* **WORKING DATA**
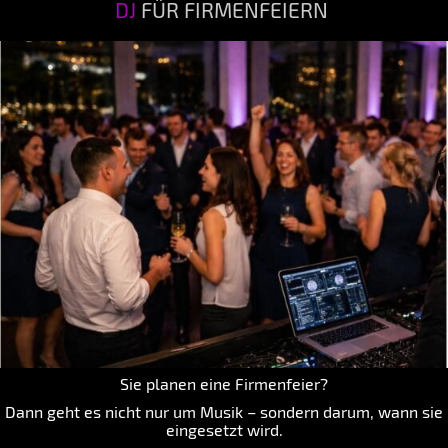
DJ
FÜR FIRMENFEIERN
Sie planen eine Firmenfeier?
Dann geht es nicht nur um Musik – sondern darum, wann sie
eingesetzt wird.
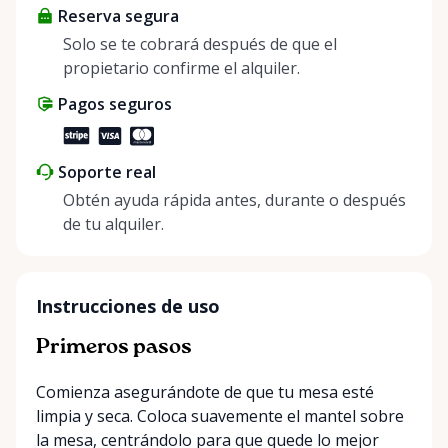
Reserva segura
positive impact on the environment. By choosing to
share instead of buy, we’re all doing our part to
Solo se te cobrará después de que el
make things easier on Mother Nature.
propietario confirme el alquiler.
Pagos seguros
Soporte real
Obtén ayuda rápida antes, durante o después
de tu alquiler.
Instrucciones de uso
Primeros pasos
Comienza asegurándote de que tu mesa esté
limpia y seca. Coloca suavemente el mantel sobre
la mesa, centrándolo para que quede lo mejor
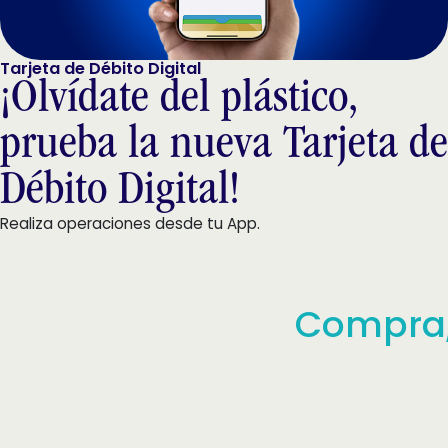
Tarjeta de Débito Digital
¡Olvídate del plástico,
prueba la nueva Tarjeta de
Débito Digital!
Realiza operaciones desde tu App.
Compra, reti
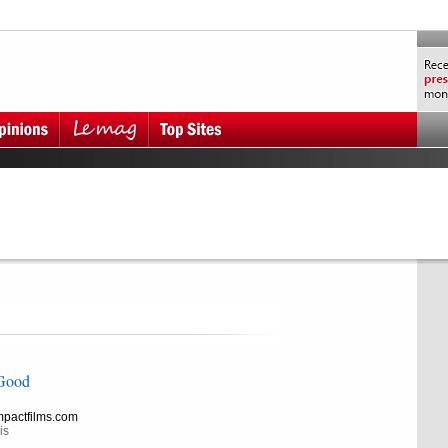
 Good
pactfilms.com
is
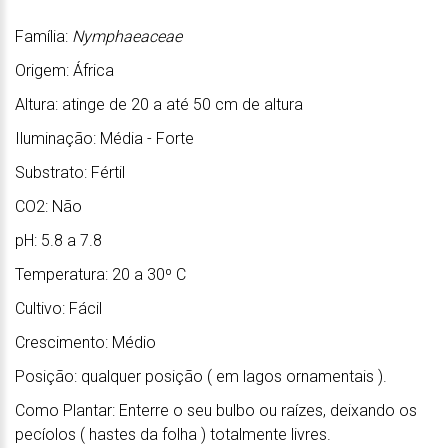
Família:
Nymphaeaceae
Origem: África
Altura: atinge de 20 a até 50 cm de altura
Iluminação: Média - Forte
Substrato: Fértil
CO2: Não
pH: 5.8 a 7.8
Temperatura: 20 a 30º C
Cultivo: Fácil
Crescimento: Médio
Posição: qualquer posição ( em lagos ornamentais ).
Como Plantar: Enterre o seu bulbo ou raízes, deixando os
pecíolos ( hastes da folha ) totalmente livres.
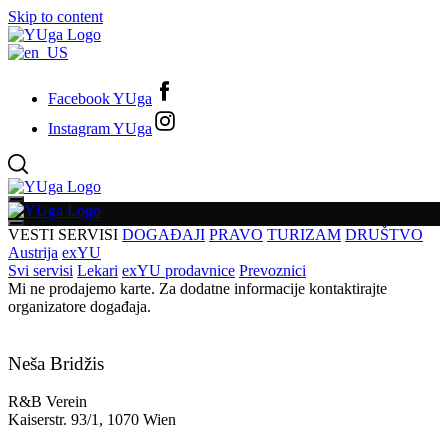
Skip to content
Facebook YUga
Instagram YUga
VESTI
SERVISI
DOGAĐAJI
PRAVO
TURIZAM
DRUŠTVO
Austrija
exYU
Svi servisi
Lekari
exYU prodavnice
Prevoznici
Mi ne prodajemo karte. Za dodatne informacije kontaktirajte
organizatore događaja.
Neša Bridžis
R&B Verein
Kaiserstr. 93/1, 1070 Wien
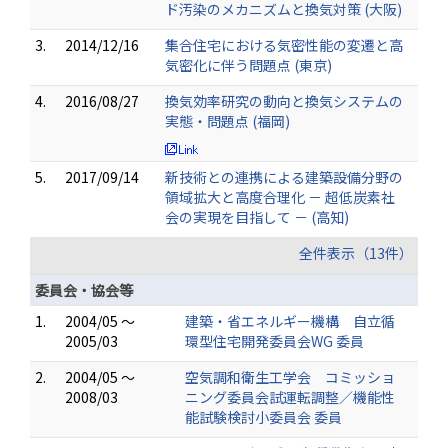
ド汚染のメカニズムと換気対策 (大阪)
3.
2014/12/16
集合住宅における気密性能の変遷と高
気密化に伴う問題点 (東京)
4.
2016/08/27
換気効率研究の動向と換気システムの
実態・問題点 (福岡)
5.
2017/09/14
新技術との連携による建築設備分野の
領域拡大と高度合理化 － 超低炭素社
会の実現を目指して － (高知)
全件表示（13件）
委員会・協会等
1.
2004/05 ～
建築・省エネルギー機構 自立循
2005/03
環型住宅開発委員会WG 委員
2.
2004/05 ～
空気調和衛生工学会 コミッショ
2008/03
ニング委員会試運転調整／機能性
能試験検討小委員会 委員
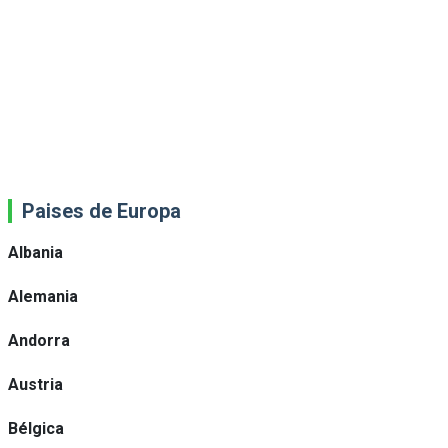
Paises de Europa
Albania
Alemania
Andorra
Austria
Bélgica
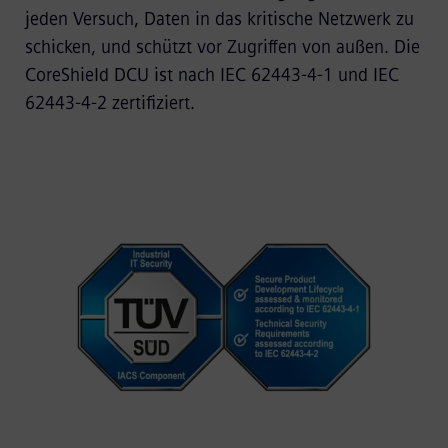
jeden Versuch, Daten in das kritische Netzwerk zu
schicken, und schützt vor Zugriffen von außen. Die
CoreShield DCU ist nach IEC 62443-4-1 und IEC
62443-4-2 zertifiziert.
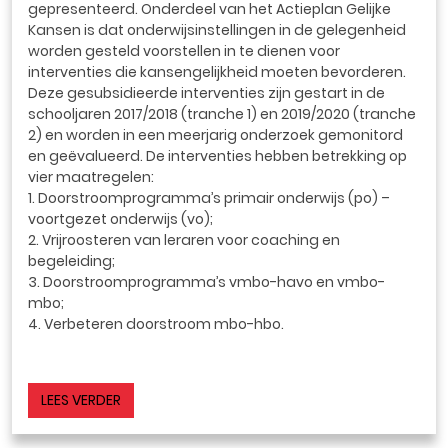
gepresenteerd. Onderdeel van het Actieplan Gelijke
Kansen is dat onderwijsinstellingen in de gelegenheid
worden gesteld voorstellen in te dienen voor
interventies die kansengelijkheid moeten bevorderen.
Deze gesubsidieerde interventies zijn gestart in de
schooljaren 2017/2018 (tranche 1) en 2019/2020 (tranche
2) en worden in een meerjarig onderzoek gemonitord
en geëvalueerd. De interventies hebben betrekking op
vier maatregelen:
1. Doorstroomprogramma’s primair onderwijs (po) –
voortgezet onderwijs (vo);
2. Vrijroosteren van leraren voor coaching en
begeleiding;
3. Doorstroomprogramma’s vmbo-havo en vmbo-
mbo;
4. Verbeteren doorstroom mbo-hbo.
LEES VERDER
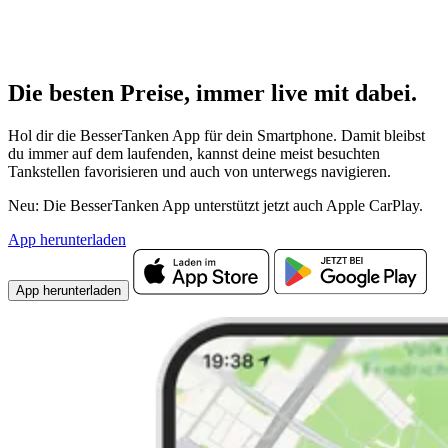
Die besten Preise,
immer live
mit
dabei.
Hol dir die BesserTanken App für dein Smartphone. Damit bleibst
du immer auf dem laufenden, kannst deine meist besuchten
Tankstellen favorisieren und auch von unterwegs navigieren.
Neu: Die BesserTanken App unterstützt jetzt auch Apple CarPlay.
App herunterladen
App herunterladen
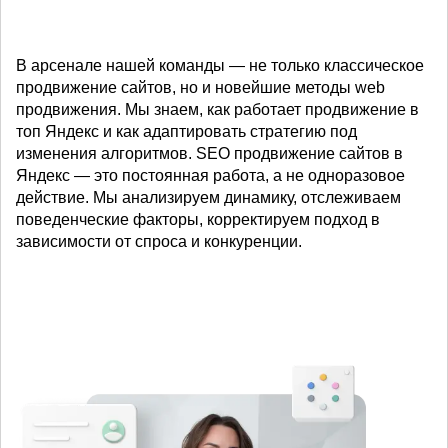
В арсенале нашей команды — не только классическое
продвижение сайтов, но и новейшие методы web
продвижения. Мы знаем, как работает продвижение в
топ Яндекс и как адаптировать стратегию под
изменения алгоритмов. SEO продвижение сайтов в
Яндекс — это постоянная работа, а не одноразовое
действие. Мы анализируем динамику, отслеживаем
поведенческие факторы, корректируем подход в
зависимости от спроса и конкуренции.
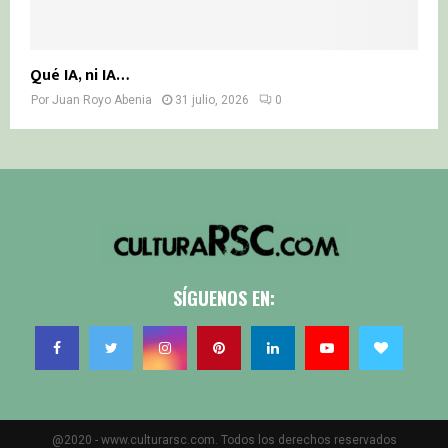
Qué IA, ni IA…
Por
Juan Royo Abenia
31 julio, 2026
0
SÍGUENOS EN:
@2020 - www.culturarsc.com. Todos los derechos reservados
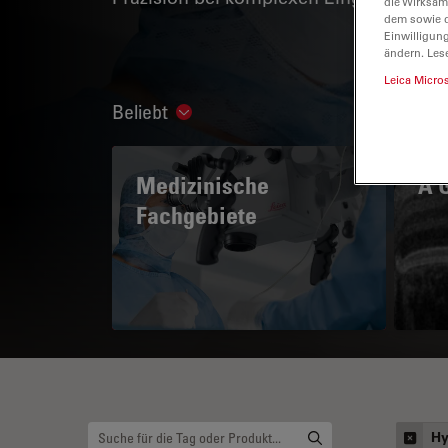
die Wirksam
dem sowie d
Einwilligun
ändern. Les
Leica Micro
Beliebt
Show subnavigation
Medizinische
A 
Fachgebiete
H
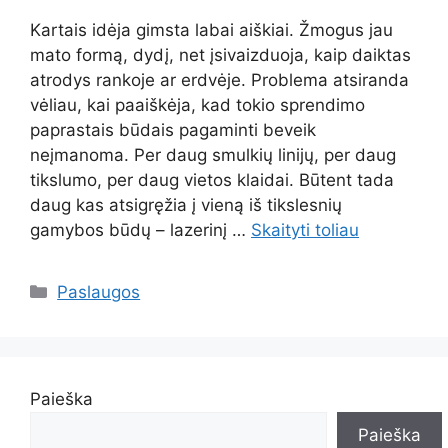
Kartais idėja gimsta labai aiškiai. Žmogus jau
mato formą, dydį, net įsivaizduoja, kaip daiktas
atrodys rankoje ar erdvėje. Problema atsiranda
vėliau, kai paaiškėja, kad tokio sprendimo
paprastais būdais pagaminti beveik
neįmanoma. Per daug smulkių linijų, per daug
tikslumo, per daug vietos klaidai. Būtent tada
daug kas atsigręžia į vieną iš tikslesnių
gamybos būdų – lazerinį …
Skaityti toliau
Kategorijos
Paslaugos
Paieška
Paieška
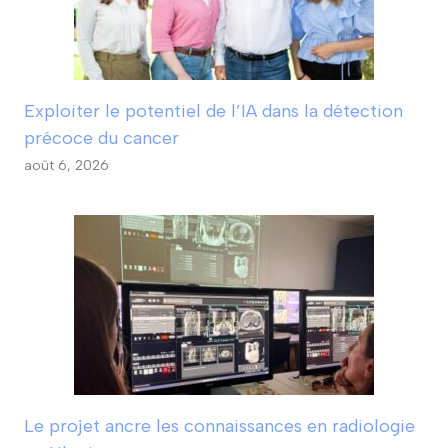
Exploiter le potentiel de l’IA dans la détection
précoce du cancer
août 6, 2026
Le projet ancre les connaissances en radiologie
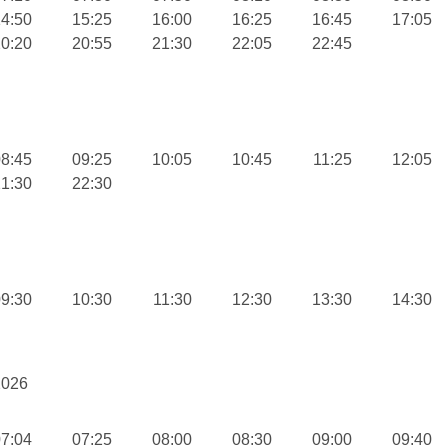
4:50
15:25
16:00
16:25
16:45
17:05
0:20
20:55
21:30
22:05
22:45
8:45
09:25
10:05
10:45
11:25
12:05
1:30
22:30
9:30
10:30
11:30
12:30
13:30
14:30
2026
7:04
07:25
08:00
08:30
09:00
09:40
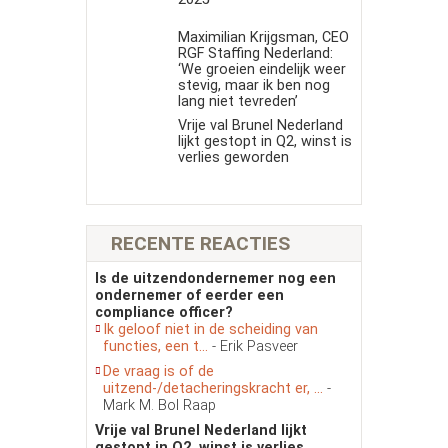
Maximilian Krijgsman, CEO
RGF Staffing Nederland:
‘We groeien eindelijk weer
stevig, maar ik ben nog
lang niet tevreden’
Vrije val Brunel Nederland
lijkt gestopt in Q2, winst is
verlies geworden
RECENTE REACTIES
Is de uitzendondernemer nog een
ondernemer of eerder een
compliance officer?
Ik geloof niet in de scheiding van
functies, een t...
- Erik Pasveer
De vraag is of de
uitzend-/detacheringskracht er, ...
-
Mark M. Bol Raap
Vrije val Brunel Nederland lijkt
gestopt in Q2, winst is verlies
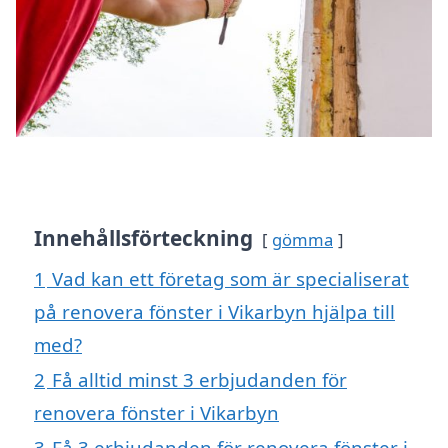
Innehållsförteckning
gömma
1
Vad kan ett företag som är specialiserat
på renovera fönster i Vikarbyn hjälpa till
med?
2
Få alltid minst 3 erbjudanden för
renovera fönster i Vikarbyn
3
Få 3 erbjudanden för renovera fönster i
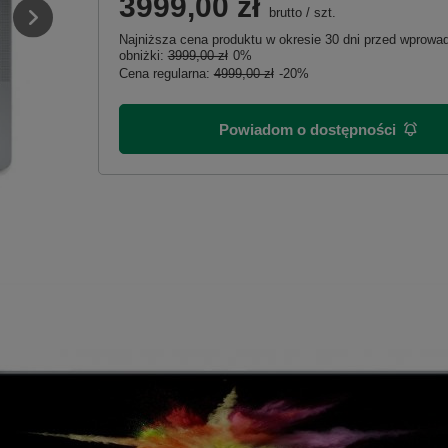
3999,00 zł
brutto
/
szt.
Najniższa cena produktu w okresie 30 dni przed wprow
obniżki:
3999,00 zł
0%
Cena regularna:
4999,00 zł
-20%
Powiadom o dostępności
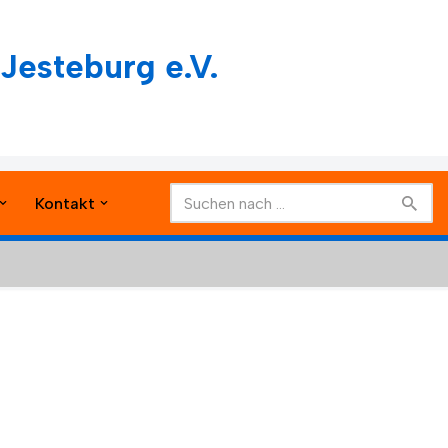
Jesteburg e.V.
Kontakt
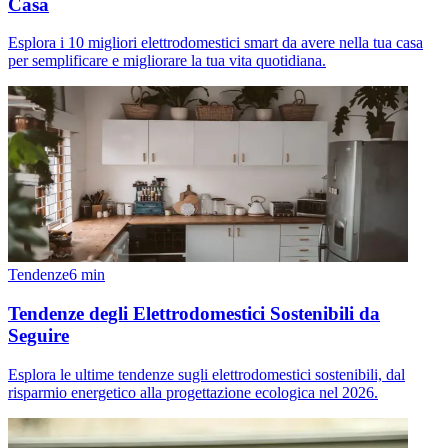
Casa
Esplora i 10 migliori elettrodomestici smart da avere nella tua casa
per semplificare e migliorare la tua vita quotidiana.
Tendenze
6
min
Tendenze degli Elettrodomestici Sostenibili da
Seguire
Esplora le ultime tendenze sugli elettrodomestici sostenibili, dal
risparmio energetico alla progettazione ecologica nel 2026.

* **WORK TASK**
The finished copy should match the data above word for word and contain no pictures.

* **TASK RESPONSE**
DJ
FÜR FIRMENFEIERN
Sie planen eine Firmenfeier?
Dann geht es nicht nur um Musik – sondern darum, wann sie
eingesetzt wird.
Reserva segura
positive impact on the environment. By choosing to
share instead of buy, we’re all doing our part to
Solo se te cobrará después de que el
make things easier on Mother Nature.
propietario confirme el alquiler.
Pagos seguros
Soporte real
Obtén ayuda rápida antes, durante o después
de tu alquiler.
Instrucciones de uso
Primeros pasos
Comienza asegurándote de que tu mesa esté
limpia y seca. Coloca suavemente el mantel sobre
la mesa, centrándolo para que quede lo mejor
Tarjeta de Débito Digital
¡Olvídate del plástico,
prueba la nueva Tarjeta de
Débito Digital!
Realiza operaciones desde tu App.
Compra, reti
 Good
pactfilms.com
is
Família:
Nymphaeaceae
Origem: África
Altura: atinge de 20 a até 50 cm de altura
Iluminação: Média - Forte
Substrato: Fértil
CO2: Não
pH: 5.8 a 7.8
Temperatura: 20 a 30º C
Cultivo: Fácil
Crescimento: Médio
Posição: qualquer posição ( em lagos ornamentais ).
Como Plantar: Enterre o seu bulbo ou raízes, deixando os
pecíolos ( hastes da folha ) totalmente livres.
Skip to content
Facebook YUga
Instagram YUga
VESTI
SERVISI
DOGAĐAJI
PRAVO
TURIZAM
DRUŠTVO
Austrija
exYU
Svi servisi
Lekari
exYU prodavnice
Prevoznici
Mi ne prodajemo karte. Za dodatne informacije kontaktirajte
organizatore događaja.
Neša Bridžis
R&B Verein
Kaiserstr. 93/1, 1070 Wien
ド汚染のメカニズムと換気対策 (大阪)
3.
2014/12/16
集合住宅における気密性能の変遷と高
気密化に伴う問題点 (東京)
4.
2016/08/27
換気効率研究の動向と換気システムの
実態・問題点 (福岡)
5.
2017/09/14
新技術との連携による建築設備分野の
領域拡大と高度合理化 － 超低炭素社
会の実現を目指して － (高知)
全件表示（13件）
委員会・協会等
1.
2004/05 ～
建築・省エネルギー機構 自立循
2005/03
環型住宅開発委員会WG 委員
2.
2004/05 ～
空気調和衛生工学会 コミッショ
2008/03
ニング委員会試運転調整／機能性
能試験検討小委員会 委員
Paises de Europa
Albania
Alemania
Andorra
Austria
Bélgica
jeden Versuch, Daten in das kritische Netzwerk zu
schicken, und schützt vor Zugriffen von außen. Die
CoreShield DCU ist nach IEC 62443-4-1 und IEC
62443-4-2 zertifiziert.
gepresenteerd. Onderdeel van het Actieplan Gelijke
Kansen is dat onderwijsinstellingen in de gelegenheid
worden gesteld voorstellen in te dienen voor
interventies die kansengelijkheid moeten bevorderen.
Deze gesubsidieerde interventies zijn gestart in de
schooljaren 2017/2018 (tranche 1) en 2019/2020 (tranche
2) en worden in een meerjarig onderzoek gemonitord
en geëvalueerd. De interventies hebben betrekking op
vier maatregelen:
1. Doorstroomprogramma’s primair onderwijs (po) –
voortgezet onderwijs (vo);
2. Vrijroosteren van leraren voor coaching en
begeleiding;
3. Doorstroomprogramma’s vmbo-havo en vmbo-
mbo;
4. Verbeteren doorstroom mbo-hbo.
LEES VERDER
Die besten Preise,
immer live
mit
dabei.
Hol dir die BesserTanken App für dein Smartphone. Damit bleibst
du immer auf dem laufenden, kannst deine meist besuchten
Tankstellen favorisieren und auch von unterwegs navigieren.
Neu: Die BesserTanken App unterstützt jetzt auch Apple CarPlay.
App herunterladen
App herunterladen
В арсенале нашей команды — не только классическое
продвижение сайтов, но и новейшие методы web
продвижения. Мы знаем, как работает продвижение в
топ Яндекс и как адаптировать стратегию под
изменения алгоритмов. SEO продвижение сайтов в
Яндекс — это постоянная работа, а не одноразовое
действие. Мы анализируем динамику, отслеживаем
поведенческие факторы, корректируем подход в
зависимости от спроса и конкуренции.
Qué IA, ni IA…
Por
Juan Royo Abenia
31 julio, 2026
0
SÍGUENOS EN:
@2020 - www.culturarsc.com. Todos los derechos reservados
die Wirksam
dem sowie d
Einwilligun
ändern. Les
Leica Micro
Beliebt
Show subnavigation
Medizinische
A 
Fachgebiete
H
Kartais idėja gimsta labai aiškiai. Žmogus jau
mato formą, dydį, net įsivaizduoja, kaip daiktas
atrodys rankoje ar erdvėje. Problema atsiranda
vėliau, kai paaiškėja, kad tokio sprendimo
paprastais būdais pagaminti beveik
neįmanoma. Per daug smulkių linijų, per daug
tikslumo, per daug vietos klaidai. Būtent tada
daug kas atsigręžia į vieną iš tikslesnių
gamybos būdų – lazerinį …
Skaityti toliau
Kategorijos
Paslaugos
Paieška
Paieška
Exploiter le potentiel de l’IA dans la détection
précoce du cancer
août 6, 2026
Le projet ancre les connaissances en radiologie
4:50
15:25
16:00
16:25
16:45
17:05
0:20
20:55
21:30
22:05
22:45
8:45
09:25
10:05
10:45
11:25
12:05
1:30
22:30
9:30
10:30
11:30
12:30
13:30
14:30
2026
7:04
07:25
08:00
08:30
09:00
09:40
Maximilian Krijgsman, CEO
RGF Staffing Nederland:
‘We groeien eindelijk weer
stevig, maar ik ben nog
lang niet tevreden’
Vrije val Brunel Nederland
lijkt gestopt in Q2, winst is
verlies geworden
RECENTE REACTIES
Is de uitzendondernemer nog een
ondernemer of eerder een
compliance officer?
Ik geloof niet in de scheiding van
functies, een t...
- Erik Pasveer
De vraag is of de
uitzend-/detacheringskracht er, ...
-
Mark M. Bol Raap
Vrije val Brunel Nederland lijkt
gestopt in Q2, winst is verlies
Innehållsförteckning
gömma
1
Vad kan ett företag som är specialiserat
på renovera fönster i Vikarbyn hjälpa till
med?
2
Få alltid minst 3 erbjudanden för
renovera fönster i Vikarbyn
3
Få 3 erbjudanden för renovera fönster i
3999,00 zł
brutto
/
szt.
Najniższa cena produktu w okresie 30 dni przed wprow
obniżki:
3999,00 zł
0%
Cena regularna:
4999,00 zł
-20%
Powiadom o dostępności
Jesteburg e.V.
Kontakt
Casa
Esplora i 10 migliori elettrodomestici smart da avere nella tua casa
per semplificare e migliorare la tua vita quotidiana.
Tendenze
6
min
Tendenze degli Elettrodomestici Sostenibili da
Seguire
Esplora le ultime tendenze sugli elettrodomestici sostenibili, dal
risparmio energetico alla progettazione ecologica nel 2026.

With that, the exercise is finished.